Kepada Parboaboa, ia menerangkan kebanyakan data yang diterima oleh Panitia Seleksi Nasional (Panselnas) dari Kemdikbud melalui Dapodik berbeda dengan kebutuhan di lapangan.

Imam, yang selama ini giat mengadvokasi isu guru honorer, menemukan bahwa beberapa dinas pendidikan mengirimkan data lama kepada kementerian. 

Data tersebut berasal dari tahun sebelumnya dan mencakup guru-guru yang sudah meninggal atau mengundurkan diri, sehingga menyebabkan ketidakakuratan dalam perhitungan kebutuhan guru.

"Kondisi ini menyebabkan ketidaksesuaian antara perekrutan dan kebutuhan.
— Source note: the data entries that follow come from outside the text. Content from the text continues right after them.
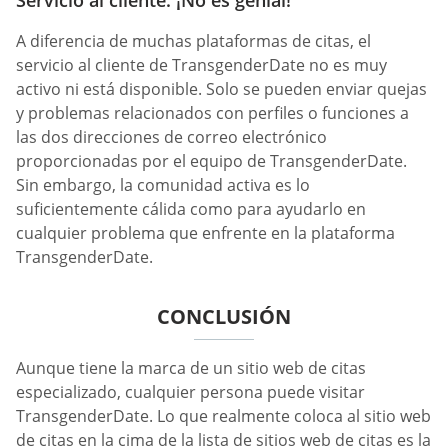
A diferencia de muchas plataformas de citas, el
servicio al cliente de TransgenderDate no es muy
activo ni está disponible. Solo se pueden enviar quejas
y problemas relacionados con perfiles o funciones a
las dos direcciones de correo electrónico
proporcionadas por el equipo de TransgenderDate.
Sin embargo, la comunidad activa es lo
suficientemente cálida como para ayudarlo en
cualquier problema que enfrente en la plataforma
TransgenderDate.
CONCLUSIÓN
Aunque tiene la marca de un sitio web de citas
especializado, cualquier persona puede visitar
TransgenderDate. Lo que realmente coloca al sitio web
de citas en la cima de la lista de sitios web de citas es la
Data tidak aktual, ada guru yang telah meninggal atau berhenti," kata Imam.

Akibat analisis jabatan yang tumpang tindih, banyak guru yang lolos seleksi PPPK mengalami penempatan yang tidak tepat. P2G menerima banyak laporan mengenai hal ini. 

Di Jakarta Selatan dan Jakarta Timur, ada guru PPPK mata pelajaran PPKn yang ditempatkan di sekolah yang tidak membutuhkan mata pelajaran tersebut, sementara sekolah lain justru kekurangan guru PPKn. Guru tersebut akhirnya diminta kepala sekolah untuk mengajar Pendidikan Agama.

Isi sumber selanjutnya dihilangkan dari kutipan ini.